I had a dig around online and tracked it down to this exhaustive Chiat/Day blog, which said it was from 1969, which might explain the line, ‘You see a guy with a chick on each arm, a $200 custom suit, and you say: “Man, I’m going to be just like him…”
But I’m willing to bet that very few of my UK readers are aware of it. In those days most advertising awards were not as international (and homogenised) as they are now, so you got work that was full of local flavour, like this one, written for an LA charity about an LA situation by an LA agency.
And it’s not just the headline. The copy is full of the perfect amount of righteous indignation, understanding the kids and blaming the circumstances, including the people behind the ad.
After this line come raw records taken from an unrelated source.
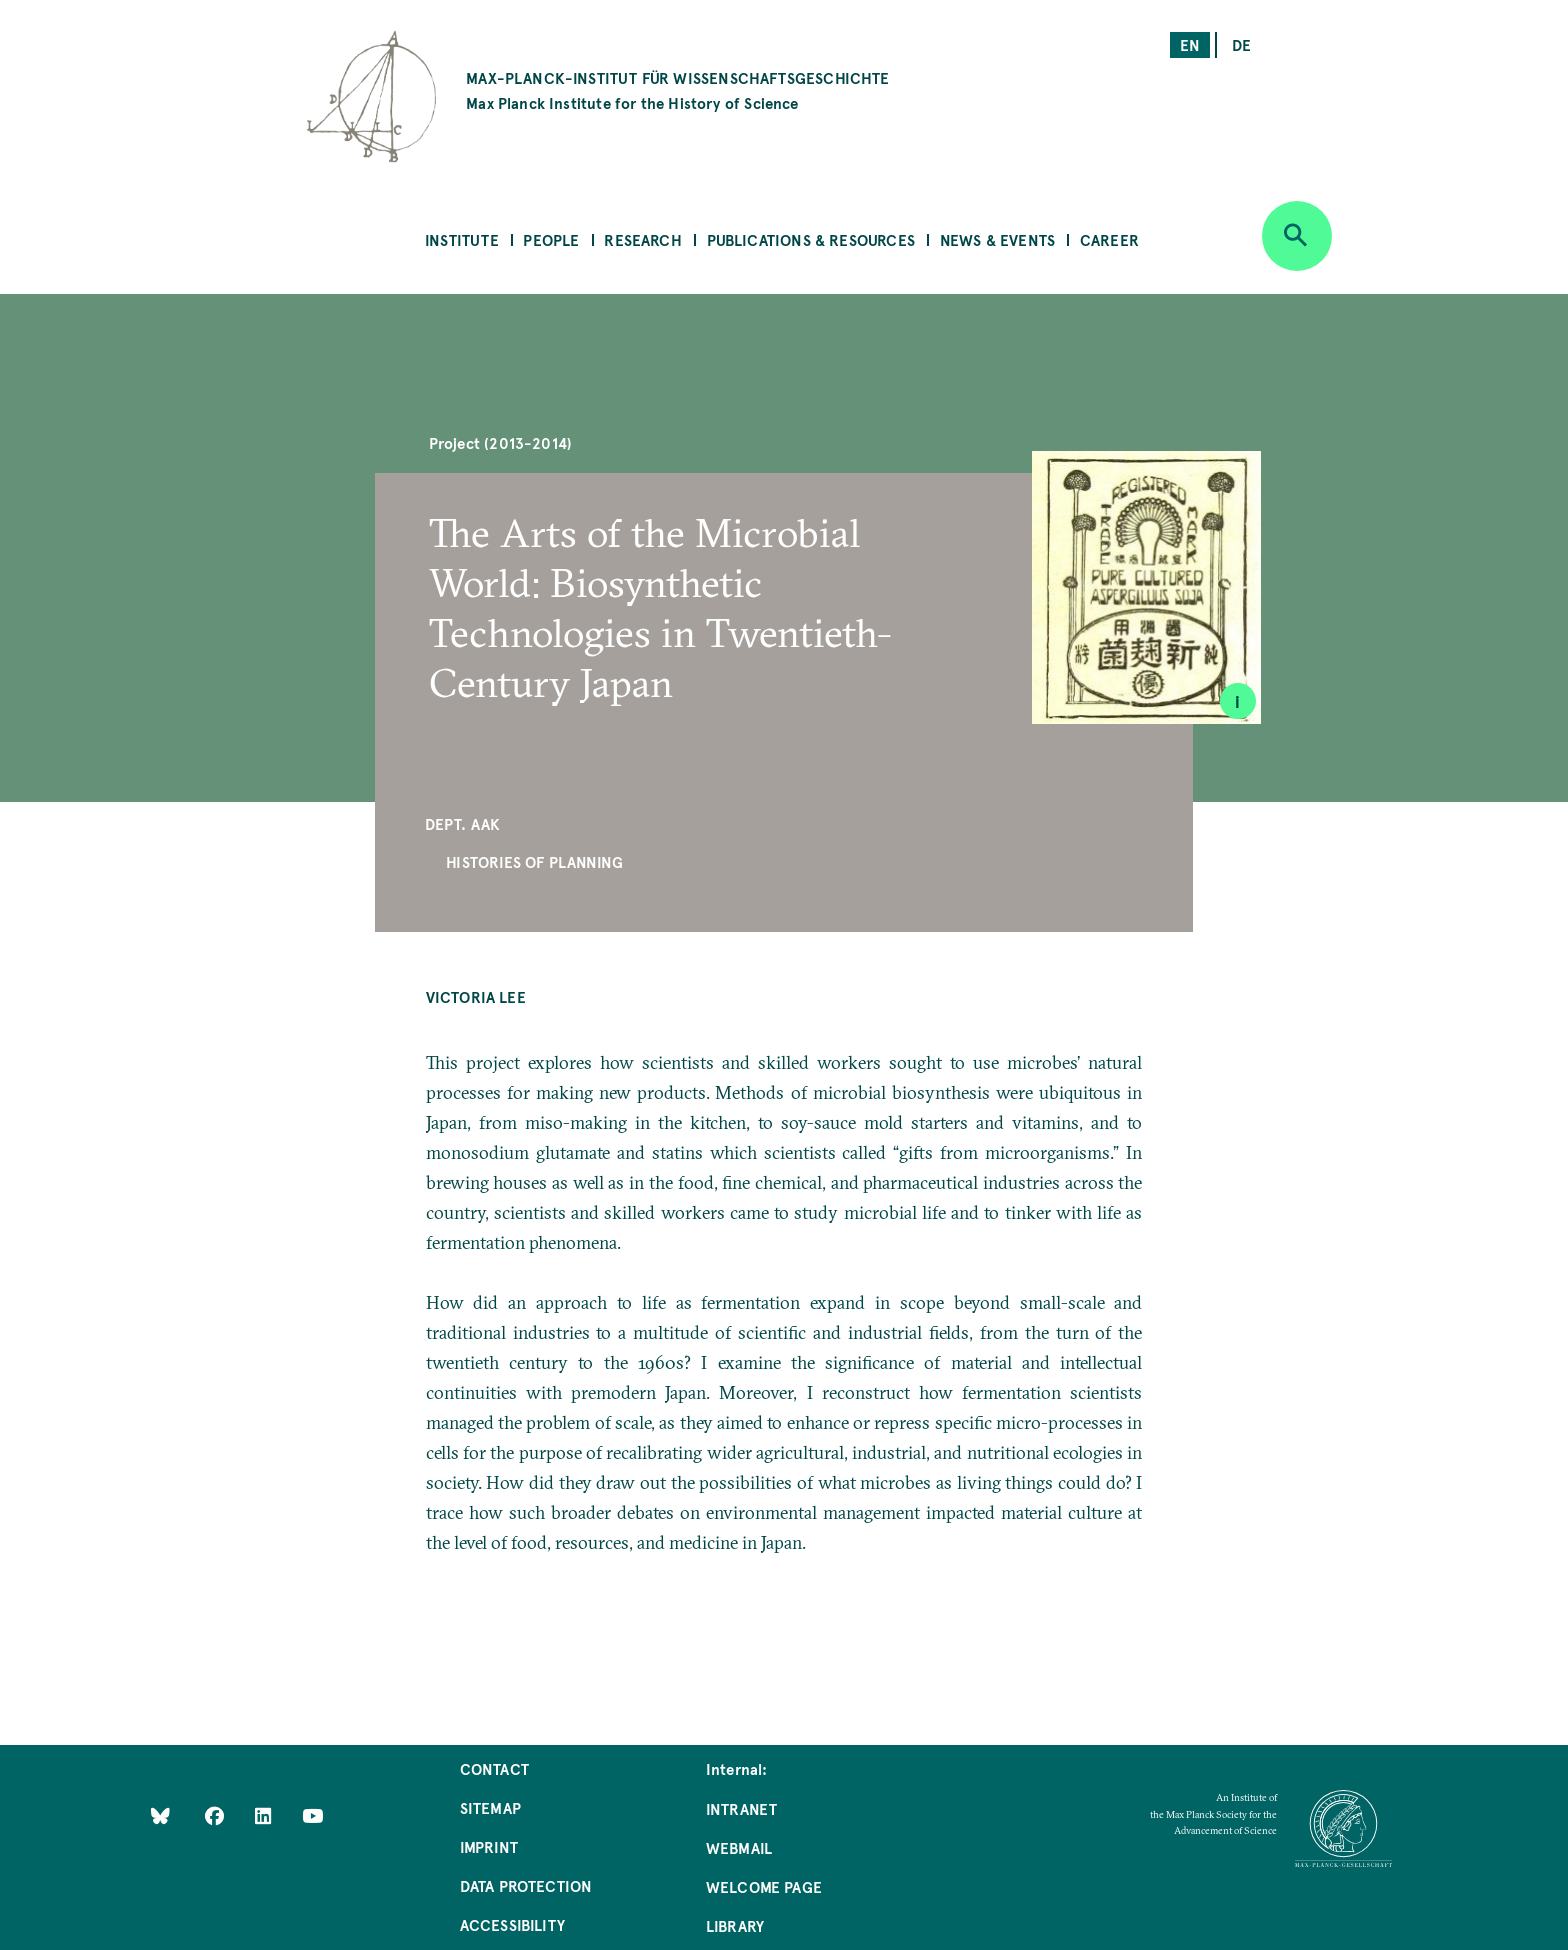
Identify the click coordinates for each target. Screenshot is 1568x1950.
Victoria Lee (476, 996)
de (1241, 44)
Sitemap (490, 1807)
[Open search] (1297, 236)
That’s unusual, and unusual things that make sense are more likely to stick in the mind.
There’s a deft turn where, without you noticing, ‘you’ stops referring to the kid and starts referring to the person reading the ad. That takes good writing. As does the ending, where it says, ‘if the little reward we can offer you isn’t enough reason, maybe this is:’, then slides in 42 more conditional words before giving you the ice-cold conclusion: ‘when you were eleven years old you never dreamed of being a pimp’.
It also uses great specificity beyond the geographical location. The amount of money, what that money will be used for, the fact that it’s tax deductible… This isn’t just ‘please donate and your cash will fund a giant corporate charity’; you can now visualise the good things your contribution will bring about: sports gear… to help kids… find some constructive purpose… instead of becoming people who beat up prostitutes for money.
It’s a well-worked, well-rounded, engaging argument that leads you from the dismal situation suggested by the headline to the rational reasons why Direction Sports can do something about it.
I don’t know how many 50-year-old ads still hit this hard, but I think if this ran full-page in a newspaper tomorrow it would generate a lot of conversations and donations.
Maybe just take out the reference to emulating OJ Simpson.